Critics of Greece's leftwing government reckon they have the ingredients to copy their opponents' tactics: An angry electorate, a trending hashtag, and a call to demonstrate outside Parliament.
Critics of Greece’s leftwing government reckon they have the ingredients to copy their opponents’ tactics: An angry electorate, a trending hashtag, and a call to demonstrate outside Parliament.
Several thousand anti-government protesters gathered in central Athens Wednesday to demand the resignation Prime Minister Alexis Tsipras, accusing his government of breaking promises to end austerity and sinking the country deeper into financial distress.
Protesters blew whistles, waved Greek flags, and chanted ”resign, resign.”
”I don’t really go to demonstrations but Tsipras has disappointed everyone,” said Philippos Asimakopoulos, a retired architect, who helped hold up a large protest banner with the words ”resign” printed in red letters.
”It’s been hard for every prime minister during the crisis. But it’s like he’s not even trying,” he said.
Tsipras rose to power early last year after playing a prominent role in backing civil disobedience campaigns and demonstrations against previous pro-bailout governments. But the 41-year-old prime minister has suffered in opinion polls after backing deeper cuts to secure new bailout loans for Greece’s troubled public finances.
Wednesday’s protest was organized on social media – using the hashtag `resign’ written in Greek – in a campaign headed by 43-year-old orchestral cello player Manos Epitropakis, who was previously affiliated with Socialist party politics.
Epitropakis said the protest had no direct party backing, though the conservative opposition on Wednesday publicly expressed support for the event.

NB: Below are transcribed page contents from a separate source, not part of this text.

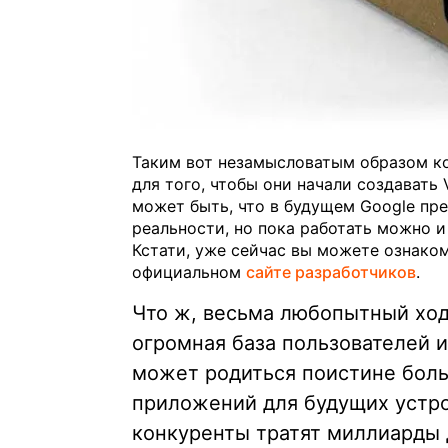
Таким вот незамысловатым образом ко
для того, чтобы они начали создавать
может быть, что в будущем Google пр
реальности, но пока работать можно и
Кстати, уже сейчас вы можете ознако
официальном
сайте разработчиков
.
Что ж, весьма любопытный ход 
огромная база пользователей и 
может родиться поистине бол
приложений для будущих устро
конкуренты тратят миллиарды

”The government no longer has an ideological backbone. We want them to get the message that society no longer supports them,” Epitropakis told state-run ERT television before the rally.
Several government officials mocked the gathering, questioning its political independence and claiming it was supported by news media backed by a corrupt financial elite.

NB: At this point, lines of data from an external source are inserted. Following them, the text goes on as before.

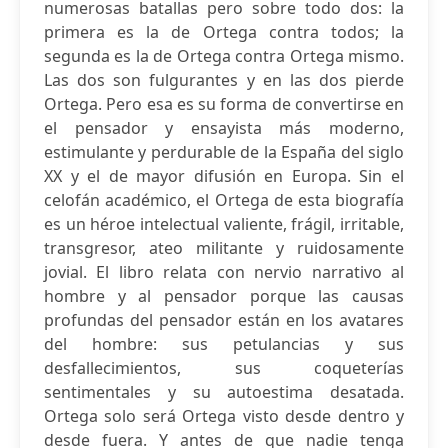
numerosas batallas pero sobre todo dos: la
primera es la de Ortega contra todos; la
segunda es la de Ortega contra Ortega mismo.
Las dos son fulgurantes y en las dos pierde
Ortega. Pero esa es su forma de convertirse en
el pensador y ensayista más moderno,
estimulante y perdurable de la España del siglo
XX y el de mayor difusión en Europa. Sin el
celofán académico, el Ortega de esta biografía
es un héroe intelectual valiente, frágil, irritable,
transgresor, ateo militante y ruidosamente
jovial. El libro relata con nervio narrativo al
hombre y al pensador porque las causas
profundas del pensador están en los avatares
del hombre: sus petulancias y sus
desfallecimientos, sus coqueterías
sentimentales y su autoestima desatada.
Ortega solo será Ortega visto desde dentro y
desde fuera. Y antes de que nadie tenga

After years of financial hardship, Greece is expected to remain in mild recession this year before returning to growth in 2017.
On Wednesday, the Bank of Greece backed international forecasts that the country’s economy should grow 2.5 percent next year – close to the figures of 2.7 percent growth given by the European Commission and the International Monetary Fund.
In a report published Wednesday, the central bank urged bailout lenders to act swiftly to ease the country’s massive debt load, and exploit ”historically low global interest rates” to help Greece.
The report was published a day before the eurozone rescue fund is expected to approve new bailout loan installments worth 10.3 billion euros ($11.5 billion) for Greece.